[Information — start]

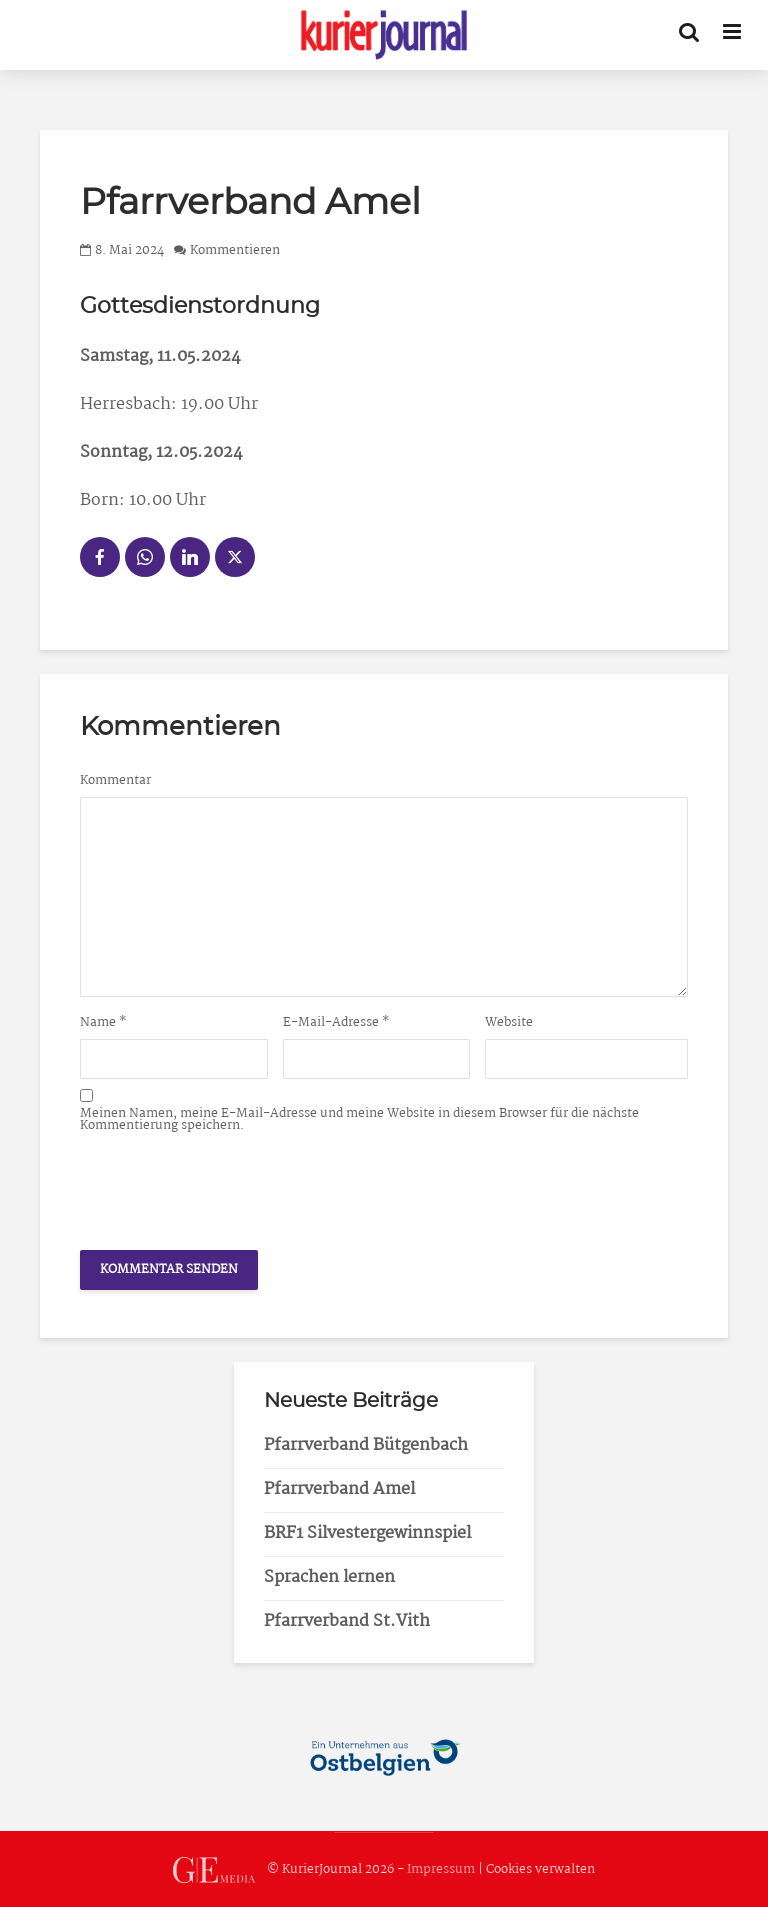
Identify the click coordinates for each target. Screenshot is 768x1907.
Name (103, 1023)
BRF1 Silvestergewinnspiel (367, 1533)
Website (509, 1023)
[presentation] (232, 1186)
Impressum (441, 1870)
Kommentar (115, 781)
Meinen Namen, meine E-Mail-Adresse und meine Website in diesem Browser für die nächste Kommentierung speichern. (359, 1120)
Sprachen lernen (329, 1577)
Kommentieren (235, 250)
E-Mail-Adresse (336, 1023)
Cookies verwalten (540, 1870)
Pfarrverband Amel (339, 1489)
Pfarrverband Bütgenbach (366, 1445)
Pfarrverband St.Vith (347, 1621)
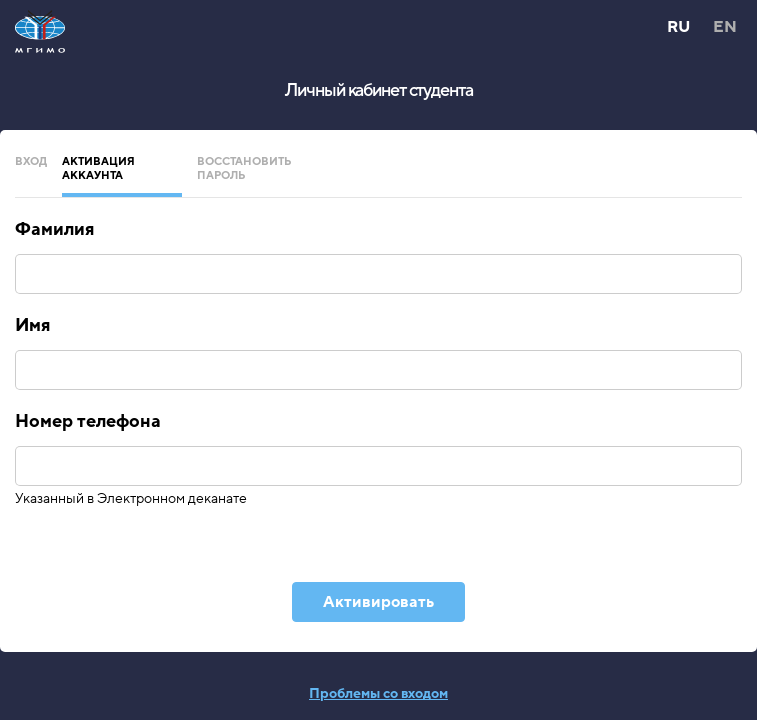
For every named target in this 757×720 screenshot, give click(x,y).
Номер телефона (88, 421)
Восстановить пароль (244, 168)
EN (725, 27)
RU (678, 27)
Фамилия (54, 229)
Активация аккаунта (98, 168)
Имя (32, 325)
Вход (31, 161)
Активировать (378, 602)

[Information — finish]

Assigned task:
Exact copies of all the entries, without any pictures, are what the answer must contain.

Exercise output:
Identify the click coordinates for each target. Screenshot is 768x1907.
Name (103, 1023)
BRF1 Silvestergewinnspiel (367, 1533)
Website (509, 1023)
[presentation] (232, 1186)
Impressum (441, 1870)
Kommentar (115, 781)
Meinen Namen, meine E-Mail-Adresse und meine Website in diesem Browser für die nächste Kommentierung speichern. (359, 1120)
Sprachen lernen (329, 1577)
Kommentieren (235, 250)
E-Mail-Adresse (336, 1023)
Cookies verwalten (540, 1870)
Pfarrverband Amel (339, 1489)
Pfarrverband Bütgenbach (366, 1445)
Pfarrverband St.Vith (347, 1621)
For every named target in this 757×720 screenshot, give click(x,y).
Номер телефона (88, 421)
Восстановить пароль (244, 168)
EN (725, 27)
RU (678, 27)
Фамилия (54, 229)
Активация аккаунта (98, 168)
Имя (32, 325)
Вход (31, 161)
Активировать (378, 602)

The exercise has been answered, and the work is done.